Disegno Criminoso: La Cassazione Sottolinea l’Importanza dell’Arco Temporale
L’istituto del disegno criminoso rappresenta un cardine del diritto penale, consentendo di unificare più condotte illecite sotto un’unica visione strategica, con importanti conseguenze sul trattamento sanzionatorio. Tuttavia, la sua applicazione non è automatica. Una recente ordinanza della Corte di Cassazione (n. 15015/2024) chiarisce come l’ampio arco temporale tra i reati possa essere un elemento decisivo per escluderlo, delineando il confine tra un piano preordinato e una semplice propensione a delinquere.
I Fatti del Caso
Il caso ha origine dal ricorso di un individuo condannato per diversi reati legati alla violazione della normativa sugli stupefacenti, commessi in un periodo che va dal 2011 al 2015. L’interessato si era rivolto al Giudice dell’esecuzione chiedendo di unificare le pene relative a tre diverse sentenze sotto il vincolo della continuazione, sostenendo che tutti i reati fossero espressione di un unico disegno criminoso.
Il Tribunale di Avezzano, in funzione di Giudice dell’esecuzione, aveva respinto la richiesta. La motivazione del rigetto si basava su una constatazione fondamentale: i fatti apparivano tra loro del tutto slegati, espressione di volizioni separate e sintomo di una generale propensione alla delinquenza, piuttosto che tappe di un piano concepito unitariamente sin dall’inizio. L’ampio lasso di tempo tra i diversi episodi criminosi rendeva, secondo il giudice, “impensabile” una preventiva ideazione unitaria.

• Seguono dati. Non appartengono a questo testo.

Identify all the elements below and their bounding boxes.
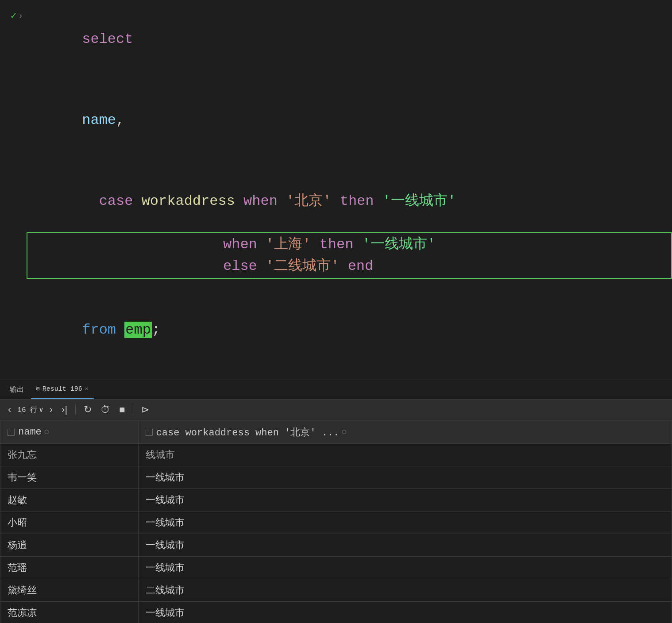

La Decisione sul disegno criminoso in Cassazione
Di fronte al rigetto, il condannato ha proposto ricorso per cassazione, lamentando un’erronea applicazione della legge penale e una motivazione illogica da parte del giudice dell’esecuzione riguardo agli indici rivelatori dell’unicità del disegno criminoso.
La Suprema Corte ha dichiarato il ricorso inammissibile. Gli Ermellini hanno stabilito che le censure del ricorrente non sollevavano questioni di legittimità (cioè errori di diritto), ma si traducevano in mere critiche di fatto. Questo tipo di valutazione è precluso in sede di Cassazione, il cui compito non è riesaminare le prove, ma verificare la corretta applicazione della legge e la logicità della motivazione del provvedimento impugnato.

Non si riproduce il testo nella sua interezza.